Uniform Civil Code: Know the stand of BJP, Congress, JD(U), Shiv Sena
Asaduddin Owaisi said the government's "real agenda" was to focus on Muslims and polarise the society.
New Delhi: In the face of strong opposition to Uniform Civil Code by Muslim outfits, Congress on Thursday said its implementation would be impossible while BJP asserted that the move is aimed at moving towards a progressive society.
Other opposition parties like JD(U) accused the BJP-led central government of trying to polarise the people ahead of Assembly polls in several states, with leader of All India Majlis-e-Ittehadul Muslimeen (AIMIM) Asaduddin Owaisi saying that bringing the UCC will "kill" the diversity and plurality of India.
Earlier in the day, the All Indian Muslim Personal Law Board and some other outfits opposed the Law Commission's questionnaire on Uniform Civil Code, including abolition of 'triple talaq' and announced their boycott of the move, accusing the government of waging a "war" against the community.
"If you enforce something in the name of UCC, then it will kill the diversity and plurality of the country.
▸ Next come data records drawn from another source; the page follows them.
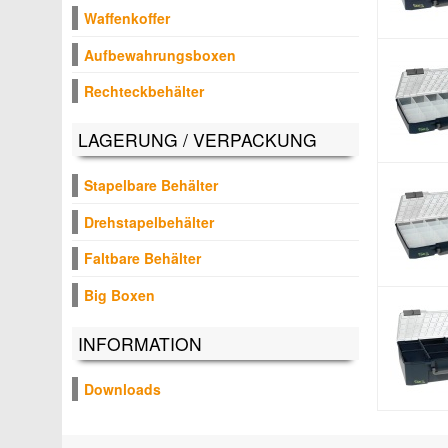
Waffenkoffer
Aufbewahrungsboxen
Rechteckbehälter
LAGERUNG / VERPACKUNG
Stapelbare Behälter
Drehstapelbehälter
Faltbare Behälter
Big Boxen
INFORMATION
Downloads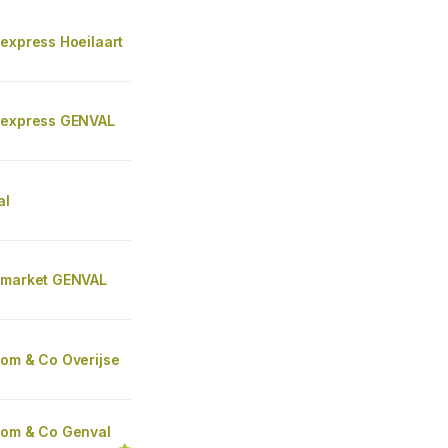
express Hoeilaart
 express GENVAL
al
 market GENVAL
Tom & Co Overijse
Tom & Co Genval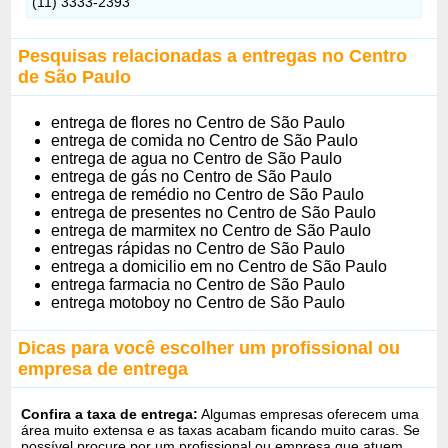
(11) 3333-2393
Pesquisas relacionadas a entregas no Centro
de São Paulo
entrega de flores no Centro de São Paulo
entrega de comida no Centro de São Paulo
entrega de agua no Centro de São Paulo
entrega de gás no Centro de São Paulo
entrega de remédio no Centro de São Paulo
entrega de presentes no Centro de São Paulo
entrega de marmitex no Centro de São Paulo
entregas rápidas no Centro de São Paulo
entrega a domicilio em no Centro de São Paulo
entrega farmacia no Centro de São Paulo
entrega motoboy no Centro de São Paulo
Dicas para você escolher um profissional ou
empresa de entrega
Confira a taxa de entrega:
Algumas empresas oferecem uma
área muito extensa e as taxas acabam ficando muito caras. Se
possível procure por um profissional ou empresa que atuem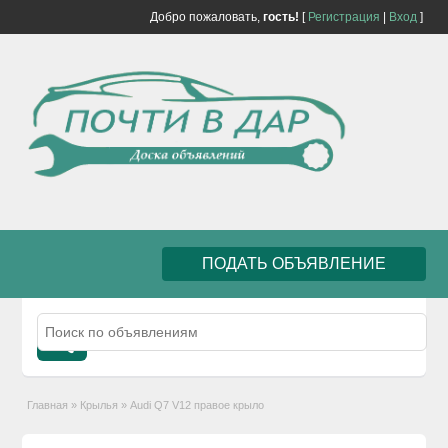
Добро пожаловать,
гость!
[
Регистрация
|
Вход
]
ПОДАТЬ ОБЪЯВЛЕНИЕ
Главная
»
Крылья
»
Audi Q7 V12 правое крыло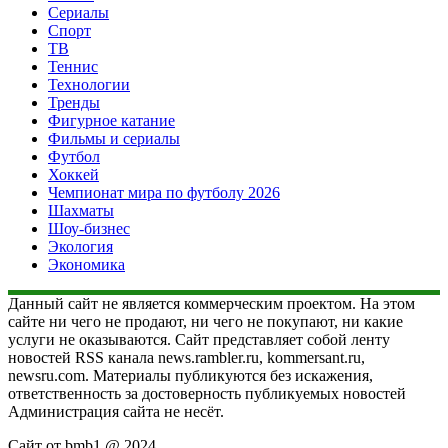
Сериалы
Спорт
ТВ
Теннис
Технологии
Тренды
Фигурное катание
Фильмы и сериалы
Футбол
Хоккей
Чемпионат мира по футболу 2026
Шахматы
Шоу-бизнес
Экология
Экономика
Данный сайт не является коммерческим проектом. На этом
сайте ни чего не продают, ни чего не покупают, ни какие
услуги не оказываются. Сайт представляет собой ленту
новостей RSS канала news.rambler.ru, kommersant.ru,
newsru.com. Материалы публикуются без искажения,
ответственность за достоверность публикуемых новостей
Администрация сайта не несёт.
Сайт от bmb1 @ 2024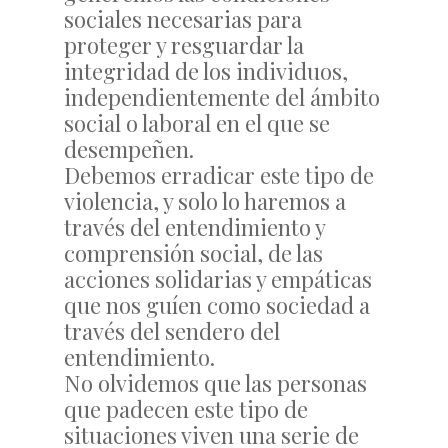
sociales necesarias para
proteger y resguardar la
integridad de los individuos,
independientemente del ámbito
social o laboral en el que se
desempeñen.
Debemos erradicar este tipo de
violencia, y solo lo haremos a
través del entendimiento y
comprensión social, de las
acciones solidarias y empáticas
que nos guíen como sociedad a
través del sendero del
entendimiento.
No olvidemos que las personas
que padecen este tipo de
situaciones viven una serie de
It's not right to look at it from a Muslim perspective because Indian diversity also comprises of Dalits and Tribals. There are different traditions in Hinduism as well," he said.
Owaisi said the government's "real agenda" was to focus on Muslims and polarise the society.
Reacting to the issue, former law minister and Congress leader Veerappa Moily said it will be difficult to implement UCC in a country like India where various communities and groups are governed by personal laws.
"In a country of this nature, implementation of Uniform Civil Code is next to impossible," he said adding no one should take it as a communal agenda or a Hindu versus Muslim issue. He said 200-300 personal laws exist in India covering various communities.
BJP national secretary Sidharth Nath Singh said the Law Commission is taking opinion of all the stakeholders on the issue following which it will form a "considered opinion" and give it to the Supreme Court.
"Now it is for the Muslim Personal Law Board to consider whether they want to be part of the stakeholders or they want to be an individual identity... If Personal Law Board people are misinformed, I cannot do much about it," he said.
Singh also referred to some international declarations and countries like Turkey, Iran and Indonesia saying they changed law to ensure gender equality. He said it was a move towards building a progressive society.
JD(U) MP Ali Anwar asked the government why it was only
focusing on Muslims and said it is not the time to start such a debate. "They want to polarise the society."
Shiv Sena's Sanjay Raut said "for how long the Muslims will stay away from the national mainstream. The Muslim Law Board should support the UCC as it will help the community, especially the women to come out of misery.
"Our party's stand is 'one code, one law' and it should be viewed as a national issue rather than religious one."
In his reaction, Owaisi said those pushing for UCC were not aware of India's pluralism and diversity.
"They are not understanding India's beauty where there is a different culture every 200-300 kms. If you make one culture to all, then its not going to work. MIM will certainly respond to the questionnaire," he said.
He said, "We have given cultural rights to people of Mizoram and Nagaland. Are you going to end that?"
Making perhaps the first such move, the Law Commission had on October 7 sought feedback from public on whether the practice of triple talaq be abolished and whether a uniform civil code should be optional.